EV on a mountain road?

No experience with EV, but for hybrid;

I gain and lose ~4000' at least five times per week and get 43 mpg in cold weather. Purely from empirical observations, the battery can only capture about 1000' of potential energy change (mg*deltaH) which is a damned shame, but it certainly doesn't prevent the car from getting good gas mileage. This does have me wondering how I can add more battery however...

If an EV does have enough battery to recover all the energy from the highest altitude change, I don't see why EV wouldn't work just as well.

 

A Prius requires about 0.15 kilowatt hours to drive on level smooth roads at 60 mph, or so I have read. For raising the car uphill, and neglecting any inefficiencies, we can use the following formula:

Potential energy (Joules) = kg * 9.8 m/sec^2 * distance climbed (meters)

A typical highway hill grade might be 6%, or 78 meters per mile. Prius may weigh 2890 lb. or 1314 kg

Potential energy = 1314 * 9.8 * 78 = 1004422 Joules

Divide by 3600 (seconds/hour) to obtain 279 watt hours, or 0.279 kilowatt hours.

Thus a Prius climbing a 6% grade requires about 3 times the energy as driving on level highway, assuming no mistakes in my math, and again neglecting inefficiencies in obtaining the climbing energy from gasoline. Data collected on the road could quantify those inefficiencies.

This can readily be recalcuated for other vehicle weights or heights climbed.

 

Hi Nomadic1,

Motor Torque is proportional to Motor Current. So, an uncoupled free spining motor will only require a very small current to maintain the speed that the applied voltage causes. Put a load on the motor, and the current required will go up to maintain speed.

A 175 A motor is rated to not burn out with 175 A. Find the torque constant in the motor spec, and multiply by the maximum current the batteries can supply, and you will get the maximum torque the motor will deliver with those batteries.

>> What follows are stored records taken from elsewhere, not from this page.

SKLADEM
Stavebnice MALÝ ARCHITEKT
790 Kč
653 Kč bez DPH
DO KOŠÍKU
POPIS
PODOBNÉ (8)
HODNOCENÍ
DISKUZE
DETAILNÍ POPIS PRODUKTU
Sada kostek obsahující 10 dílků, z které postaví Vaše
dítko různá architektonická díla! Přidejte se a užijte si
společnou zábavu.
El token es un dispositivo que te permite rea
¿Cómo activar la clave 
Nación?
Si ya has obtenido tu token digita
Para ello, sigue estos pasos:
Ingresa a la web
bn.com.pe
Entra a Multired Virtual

My recomendation would be to stay away from a wound-rotor motor for mountain climbing service. Like all DC motors the wound rotor motors have high low-end torque, but due to the suspended nature of the rotor, they tend to burn-out the windings in low-rpm high torque continuous service. At low vehicle speeds, the available ram cooling is small too. Additinionally, mechnical comutation is not ideal for low-rpm high torque (current) continuous service. A wound rotor DC motor usually uses a mechanical comutator. Although, I did see recently a motor company offering an electronically comutated, wound rotor motor. It had slip rings to get the field into the wound-rotor assembly, but then it has electronics on-board the rotor to comutate the windings.

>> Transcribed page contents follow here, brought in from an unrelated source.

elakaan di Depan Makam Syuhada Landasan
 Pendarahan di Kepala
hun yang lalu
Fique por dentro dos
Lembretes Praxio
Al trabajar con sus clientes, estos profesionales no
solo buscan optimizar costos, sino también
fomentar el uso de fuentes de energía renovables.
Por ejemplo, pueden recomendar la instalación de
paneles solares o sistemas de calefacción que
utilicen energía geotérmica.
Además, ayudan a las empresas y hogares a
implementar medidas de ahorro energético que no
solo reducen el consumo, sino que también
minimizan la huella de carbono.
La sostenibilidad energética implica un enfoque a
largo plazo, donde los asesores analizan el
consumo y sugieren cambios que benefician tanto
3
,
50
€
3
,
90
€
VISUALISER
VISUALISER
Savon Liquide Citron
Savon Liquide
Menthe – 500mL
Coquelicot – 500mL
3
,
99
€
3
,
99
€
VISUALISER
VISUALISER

I would recommend a motor with a stator winding. Windings on the stator can be more readily cooled in continuous duty high-torque application. My preference is for the socalled Brushless DC or Hybrid motors. Brushless DC motors have a permanent magnet rotor, which the stator windings act on. The Hybrid motors are a combination of the Brushless DC and the common Induction Motor (like is used in your furnace blower). They are called hybrid motors because the magnetic field is partially due to magnets imbedded in the rotor, and induction of currents that flow in the rotor due the applied fields from the stator windings. This is what is in the Prius. These motors have are economical, as the expensive magnets are smaller, although they do not have the super-massive low-end torque. Which is probably a good thing in automotive retro-fit application, as the drive train is designed for an engine, which has lower torque for the horse power. This type of motor is probably why the Prius HSD (gen II) has that 15 to 45 mph torque punch, and is a little slow up to 5 or 10 mph.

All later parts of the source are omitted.